Reply with one number only: the count of lines below that contain the word "งออนไลน".
******************************
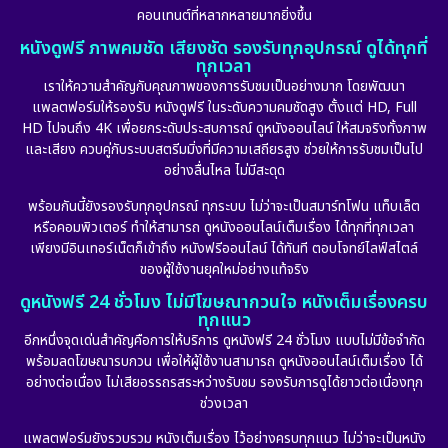
คอนเทนต์ที่หลากหลายมากยิ่งขึ้น
หนังดูฟรี ภาพคมชัด เสียงชัด รองรับทุกอุปกรณ์ ดูได้ทุกที่
ทุกเวลา
เราให้ความสำคัญกับคุณภาพของการรับชมเป็นอย่างมาก โดยพัฒนา
แพลตฟอร์มให้รองรับ หนังดูฟรี ในระดับความคมชัดสูง ตั้งแต่ HD, Full
HD ไปจนถึง 4K เพื่อยกระดับประสบการณ์ ดูหนังออนไลน์ ให้สมจริงทั้งภาพ
และเสียง ควบคู่กับระบบสตรีมมิ่งที่มีความเสถียรสูง ช่วยให้การรับชมเป็นไป
อย่างลื่นไหล ไม่มีสะดุด
พร้อมกันนี้ยังรองรับทุกอุปกรณ์ ทุกระบบ ไม่ว่าจะเป็นสมาร์ทโฟน แท็บเล็ต
หรือคอมพิวเตอร์ ทำให้สามารถ ดูหนังออนไลน์เต็มเรื่อง ได้ทุกที่ทุกเวลา
เพียงมีอินเทอร์เน็ตก็เข้าถึง หนังฟรีออนไลน์ ได้ทันที ตอบโจทย์ไลฟ์สไตล์
ของผู้ใช้งานยุคใหม่อย่างแท้จริง
ดูหนังฟรี 24 ชั่วโมง ไม่มีโฆษณากวนใจ หนังเต็มเรื่องครบ
ทุกแนว
อีกหนึ่งจุดเด่นสำคัญคือการให้บริการ ดูหนังฟรี 24 ชั่วโมง แบบไม่มีข้อจำกัด
พร้อมลดโฆษณารบกวน เพื่อให้ผู้ใช้งานสามารถ ดูหนังออนไลน์เต็มเรื่อง ได้
อย่างต่อเนื่อง ไม่เสียอรรถรสระหว่างรับชม รองรับการดูได้ยาวต่อเนื่องทุก
ช่วงเวลา
แพลตฟอร์มยังรวบรวม หนังเต็มเรื่อง ไว้อย่างครบทุกแนว ไม่ว่าจะเป็นหนัง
******************************
## RESPONSE TO THIS EXERCISE
3